Nos mais, houveram falhas, raivas e discussões, sobretudo por causa de tempo ou de visões sobre este ou aquele momento. Assimilamos tudo e transformamos nosso conhecimento em algo maior. Devo ressaltar aqui André e Pamella, cuja colaboração com os outros atores e com as soluções cênicas estiveram muito presentes durante os ensaios. Anita também surpreendeu a todos quando encarou Quincey Morris e o fez melhor que o ator que desistiu do papel por motivos de saúde em família.

Assistindo aos últimos ensaios, Renata Teixeira achou o máximo e escreveu um texto animador aqui no blog. No dia seguinte, Hayashi entregou mais músicas para a trilha sonora do espetáculo. Nando Z oferece o carro e a alma caso a gente precise e Alexandre Tavares faz vista grossa para a dívida de fotocópias que fizemos em seu estabelecimento, assim como Sacha Arcanjo também faz o possível e o impossível para que possamos concluir o espetáculo.

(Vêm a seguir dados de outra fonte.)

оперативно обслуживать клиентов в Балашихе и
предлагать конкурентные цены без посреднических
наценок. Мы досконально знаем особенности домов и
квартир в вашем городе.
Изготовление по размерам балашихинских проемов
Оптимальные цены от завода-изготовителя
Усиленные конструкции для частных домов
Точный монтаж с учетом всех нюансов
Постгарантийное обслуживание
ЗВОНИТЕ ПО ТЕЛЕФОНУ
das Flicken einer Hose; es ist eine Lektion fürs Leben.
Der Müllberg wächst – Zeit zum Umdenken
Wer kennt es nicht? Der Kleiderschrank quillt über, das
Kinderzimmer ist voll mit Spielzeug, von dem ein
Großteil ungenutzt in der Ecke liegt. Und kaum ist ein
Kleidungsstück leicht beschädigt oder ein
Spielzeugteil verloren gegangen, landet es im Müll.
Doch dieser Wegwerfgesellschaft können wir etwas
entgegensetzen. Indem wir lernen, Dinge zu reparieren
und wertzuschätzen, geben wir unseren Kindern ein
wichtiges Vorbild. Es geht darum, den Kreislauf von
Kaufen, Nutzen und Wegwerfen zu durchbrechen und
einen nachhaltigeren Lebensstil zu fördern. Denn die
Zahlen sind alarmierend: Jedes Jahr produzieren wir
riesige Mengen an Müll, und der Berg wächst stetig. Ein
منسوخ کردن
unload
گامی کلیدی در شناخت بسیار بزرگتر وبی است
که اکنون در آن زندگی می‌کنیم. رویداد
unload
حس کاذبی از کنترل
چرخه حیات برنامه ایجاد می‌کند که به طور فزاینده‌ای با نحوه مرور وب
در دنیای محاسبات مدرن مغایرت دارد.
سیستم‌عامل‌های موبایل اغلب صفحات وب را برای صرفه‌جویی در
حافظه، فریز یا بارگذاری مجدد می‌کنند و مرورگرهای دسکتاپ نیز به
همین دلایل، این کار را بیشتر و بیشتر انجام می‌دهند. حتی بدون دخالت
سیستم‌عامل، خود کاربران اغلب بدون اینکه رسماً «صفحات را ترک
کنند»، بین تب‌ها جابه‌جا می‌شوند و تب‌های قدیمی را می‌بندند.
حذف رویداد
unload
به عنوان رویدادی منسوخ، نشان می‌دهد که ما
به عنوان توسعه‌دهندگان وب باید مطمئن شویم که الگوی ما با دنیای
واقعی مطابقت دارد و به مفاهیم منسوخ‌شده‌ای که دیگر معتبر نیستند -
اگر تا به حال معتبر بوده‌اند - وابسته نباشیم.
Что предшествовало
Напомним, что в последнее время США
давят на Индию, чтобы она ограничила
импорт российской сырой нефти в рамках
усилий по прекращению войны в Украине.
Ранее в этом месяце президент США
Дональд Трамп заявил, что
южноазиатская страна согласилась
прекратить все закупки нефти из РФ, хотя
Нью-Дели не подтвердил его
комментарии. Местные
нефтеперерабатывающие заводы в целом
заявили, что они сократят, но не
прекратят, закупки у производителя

Sim, são muitas pessoas colaborando conosco. E isto tudo além dos olhos do público, que terá como informação apenas o espetáculo em si. Senhores, o espetáculo é muito pouco se comparado com toda a estrada que percorremos para chegar até aqui.

Amanhã, 24 de Abril, acontece um ensaio aberto. Ensaio mesmo: o espetáculo não está concluído, e o ensaio hoje foi longo e exaustivo. Ninguém fez corpo mole. Houveram caras feias, piadas, acidentes em cena, tratamentos de choque,... ufa!

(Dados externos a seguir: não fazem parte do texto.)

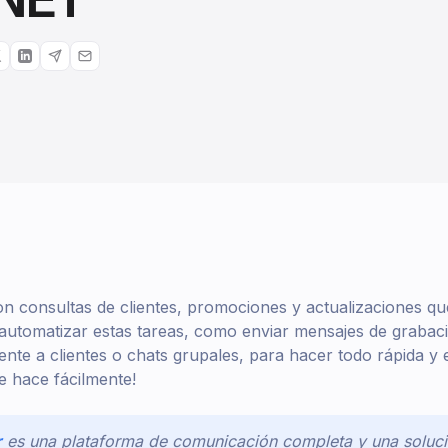
n consultas de clientes, promociones y actualizaciones qu
 automatizar estas tareas, como enviar mensajes de grabac
te a clientes o chats grupales, para hacer todo rápida y 
se hace fácilmente!
r
es una plataforma de comunicación completa y una soluci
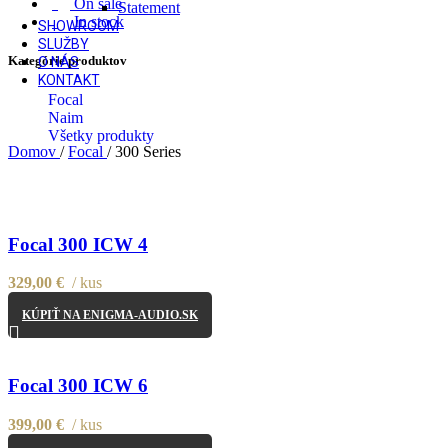
On sale
Statement
In stock
SHOWROOM
SLUŽBY
Kategórie produktov
O NÁS
KONTAKT
Focal
Naim
Všetky produkty
Domov
/
Focal
/
300 Series
Focal 300 ICW 4
329,00
€
kus
KÚPIŤ NA ENIGMA-AUDIO.SK
Focal 300 ICW 6
399,00
€
kus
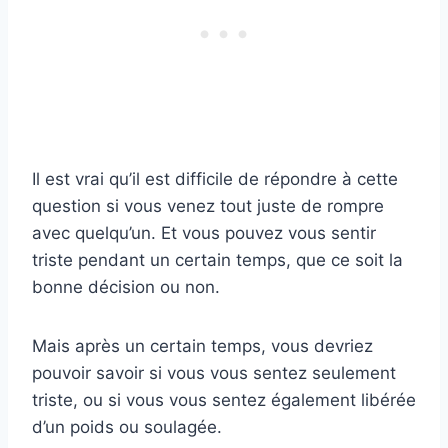
Il est vrai qu’il est difficile de répondre à cette
question si vous venez tout juste de rompre
avec quelqu’un. Et vous pouvez vous sentir
triste pendant un certain temps, que ce soit la
bonne décision ou non.
Mais après un certain temps, vous devriez
pouvoir savoir si vous vous sentez seulement
triste, ou si vous vous sentez également libérée
d’un poids ou soulagée.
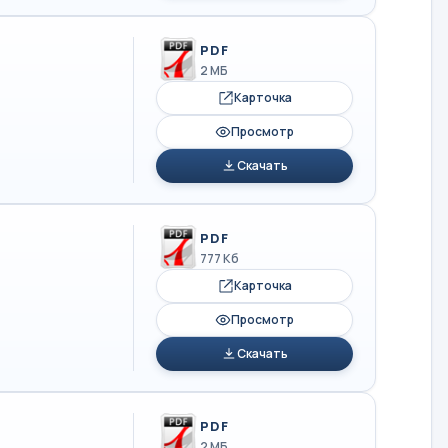
PDF
2 МБ
Карточка
Просмотр
Скачать
PDF
777 Кб
Карточка
Просмотр
Скачать
PDF
2 МБ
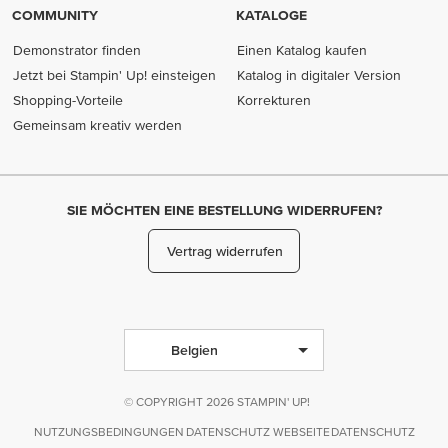
COMMUNITY
KATALOGE
Demonstrator finden
Einen Katalog kaufen
Jetzt bei Stampin' Up! einsteigen
Katalog in digitaler Version
Shopping-Vorteile
Korrekturen
Gemeinsam kreativ werden
SIE MÖCHTEN EINE BESTELLUNG WIDERRUFEN?
Vertrag widerrufen
Belgien
© COPYRIGHT 2026 STAMPIN' UP!
NUTZUNGSBEDINGUNGEN
DATENSCHUTZ WEBSEITE
DATENSCHUTZ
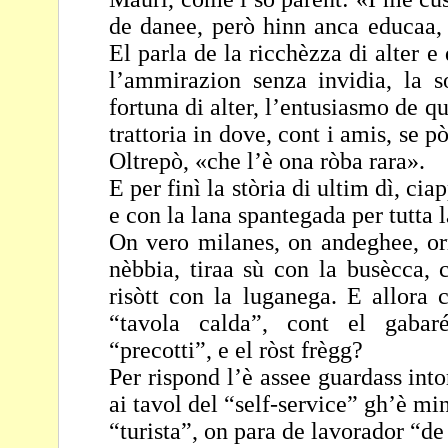
de danee, però hinn anca
educaa, 
El parla de la ricchèzza di alter e
l’ammirazion senza invidia, la s
fortuna di alter, l’entusiasmo de q
trattoria in
dove, cont i amis, se p
Oltrepò, «che l’è ona
ròba rara».
E per finì la stòria di ultim dì, ci
e con la lana
spantegada per tutta l
On vero milanes, on andeghee, or
nèbbia, tiraa sù con
la busècca, 
risòtt con la luganega. E allora
“tavola calda”, cont el gaba
“precotti”, e el ròst frègg?
Per rispond l’è assee guardass int
ai tavol del
“self-service” gh’è min
“turista”, on para de
lavorador “de 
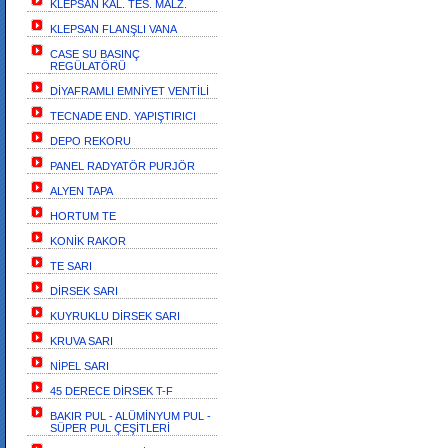
KLEPSAN KAL. TES. MALZ.
KLEPSAN FLANŞLI VANA
CASE SU BASINÇ
REGÜLATÖRÜ
DİYAFRAMLI EMNİYET VENTİLİ
TECNADE END. YAPIŞTIRICI
DEPO REKORU
PANEL RADYATÖR PURJÖR
ALYEN TAPA
HORTUM TE
KONİK RAKOR
TE SARI
DİRSEK SARI
KUYRUKLU DİRSEK SARI
KRUVA SARI
NİPEL SARI
45 DERECE DİRSEK T-F
BAKIR PUL - ALÜMİNYUM PUL -
SÜPER PUL ÇEŞİTLERİ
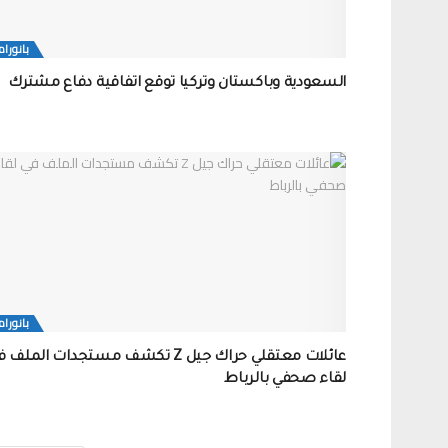
بانورام
السعودية وباكستان وتركيا توقع اتفاقية دفاع مشترك
بانورام
عائلات معتقلي حراك جيل Z تكشف مستجدات الملف
لقاء صحفي بالرباط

Paramos depois das dez da noite. Cronometrei uma hora e vinte de espetáculo, mas pensei que havia sido menos: terror, humor, romance e aventura tão bem mesclados que não nos deixam dormir e nos fazem perder a noção do tempo. O espetáculo está ficando bom, graças a Deus!

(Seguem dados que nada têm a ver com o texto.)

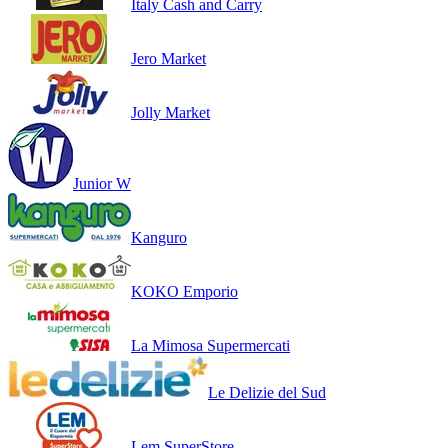
Italy Cash and Carry
Jero Market
Jolly Market
Junior W
Kanguro
KOKO Emporio
La Mimosa Supermercati
Le Delizie del Sud
Lem SuperStore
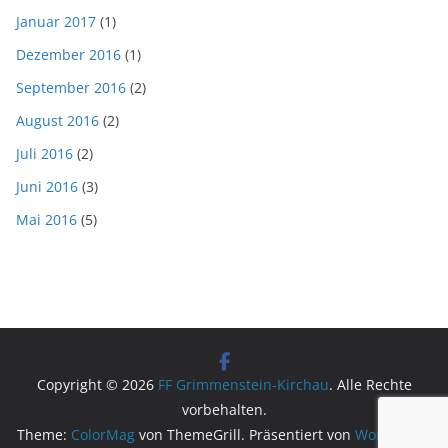
Januar 2017
(1)
Dezember 2016
(1)
September 2016
(2)
August 2016
(2)
Juli 2016
(2)
Juni 2016
(3)
Mai 2016
(5)
Copyright © 2026
FF Grimmenstein-Kirchau
. Alle Rechte
vorbehalten.
Theme:
ColorMag
von ThemeGrill. Präsentiert von
WordPress
.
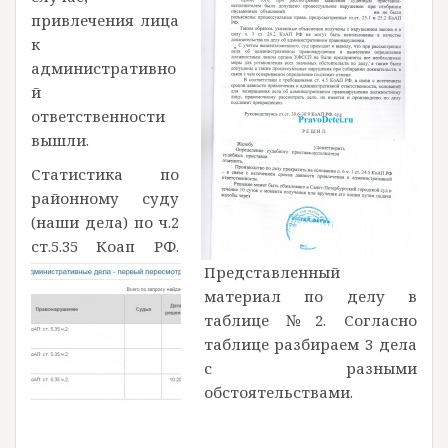
привлечения лица
к
административно
й
ответственности
вышли.
Статистика по
районному суду
(наши дела) по ч.2
ст.5.35 Коап РФ.
Представленный
материал по делу в
таблице №2. Согласно
таблице разбираем 3 дела
с разными
обстоятельствами.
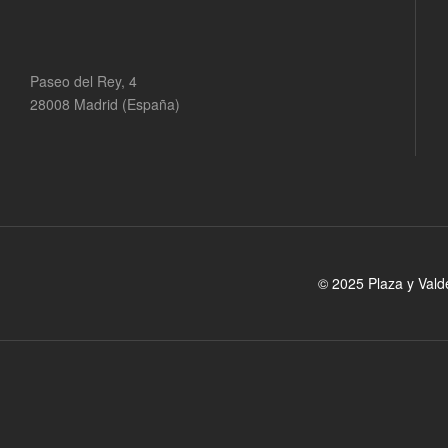
Paseo del Rey, 4
28008 Madrid (España)
© 2025 Plaza y Vald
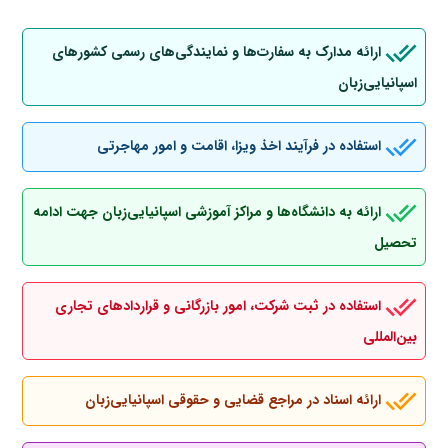
ارائه مدارک به سفارت‌ها و نمایندگی‌های رسمی کشورهای
اسپانیایی‌زبان
استفاده در فرآیند اخذ ویزا، اقامت و امور مهاجرتی
ارائه به دانشگاه‌ها و مراکز آموزشی اسپانیایی‌زبان جهت ادامه
تحصیل
استفاده در ثبت شرکت، امور بازرگانی و قراردادهای تجاری
بین‌المللی
ارائه اسناد در مراجع قضایی و حقوقی اسپانیایی‌زبان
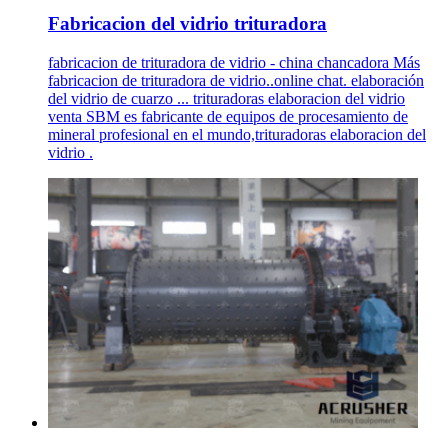
Fabricacion del vidrio trituradora
fabricacion de trituradora de vidrio - china chancadora Más
fabricacion de trituradora de vidrio..online chat. elaboración
del vidrio de cuarzo ... trituradoras elaboracion del vidrio
venta SBM es fabricante de equipos de procesamiento de
mineral profesional en el mundo,trituradoras elaboracion del
vidrio .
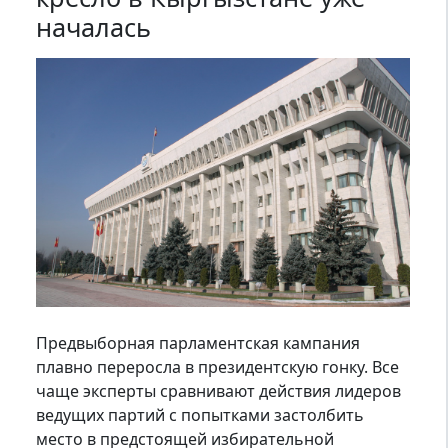
началась
Предвыборная парламентская кампания
плавно переросла в президентскую гонку. Все
чаще эксперты сравнивают действия лидеров
ведущих партий с попытками застолбить
место в предстоящей избирательной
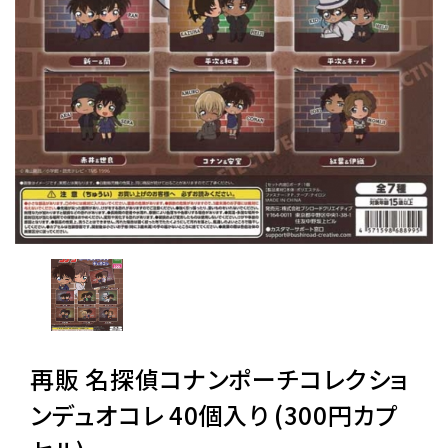
レンタル
景品・玩具・文具
販促用カプセルトイ
よくあるご質問
ご利用ガイド
再販 名探偵コナンポーチコレクショ
06-6282-7659
ンデュオコレ 40個入り (300円カプ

Por fim e, no entanto, temos muito ainda que melhorar, na verdade. A dedicação de Marcos me causa admiração – depois que a esposa ligou, foi embora. Já em casa, liga duas vezes: uma para dar mais orientações a Michelle Dias, cuja atuação ele quer que melhore. Outra, para saber sobre a fonte utilizada no logo do espetáculo – ou seja: foi para casa e dedicou-se à produção do espetáculo.

Todos estão empenhados de corpo e alma, prezado público. Estamos longe da perfeição, além dos olhos do público, mas muito próximos da Arte.

Sejam bem vindos ao nosso ensaio aberto – e deixem algo de bom assim que saírem.